First, always remember that you are plural. Do you remember that UPCAT application form when you had so many choices but in the end you can only take one? Life is not like that. You do not have to choose just one thing. You can choose two. Or three. Or more. Of course you have your chosen career path but don’t let your life be limited to that. Don’t let your career define you. Some of you are singers, dancers, writers, actors, activists, leaders in different fields. Do not let go of your hobbies and passions. Hold on to them like a child misses their blanket. Nothing is too petty or unimportant if it means so much to you. My mountain climbing has sustained me throughout of my life, giving me so much confidence and strength. I refuse to downplay it. It’s an integral part of my life, co-equal with my writing, with my research. They all make me who I am, and none is less important than the other. Because I loved medicine and the social sciences, I tried to find a way of combine them and I’m so happy with my career as a medical anthropologist. There are ways to mix and match your strengths, talents, passions especially with today’s technologies that have enabled you to pursue more. I actually composed songs for the musical we produced as part of Ma’am Achanzar’s Humanities 2 class and maybe someday I would like try that again too. 

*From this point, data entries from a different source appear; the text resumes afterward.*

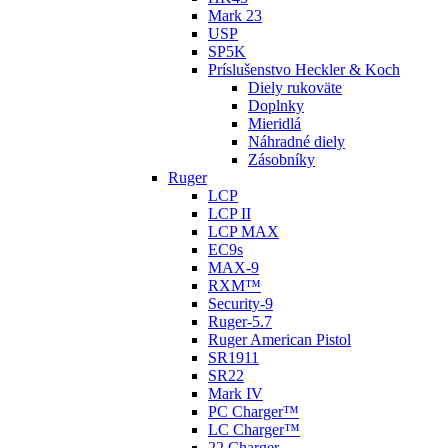
Mark 23
USP
SP5K
Príslušenstvo Heckler & Koch
Diely rukoväte
Doplnky
Mieridlá
Náhradné diely
Zásobníky
Ruger
LCP
LCP II
LCP MAX
EC9s
MAX-9
RXM™
Security-9
Ruger-5.7
Ruger American Pistol
SR1911
SR22
Mark IV
PC Charger™
LC Charger™
22 Charger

Plurality, by the way, can extend to identity - you can be a proud Mindanao, Bicolano, Palaweño, Filipino, Asian, and whatever else you end up, all at the same time. At a time when we are forced to choose between different identities - race, ethnicity, gender, or even professional affiliation - we can be all of the above - or none; we should welcome plurality not as a threat, but as a fulfillment, of our individuality. I. 

Second, always remember that as individuals, you are promising, and you continue to be. No matter how prestigious your university is, no matter how big your achievements are, it is easy nowadays to feel incomplete and inadequate. Maybe today you feel that you’ve underachieved, especially if you compare yourself to others. Maybe you felt that because of the pandemic you didn’t learn enough. 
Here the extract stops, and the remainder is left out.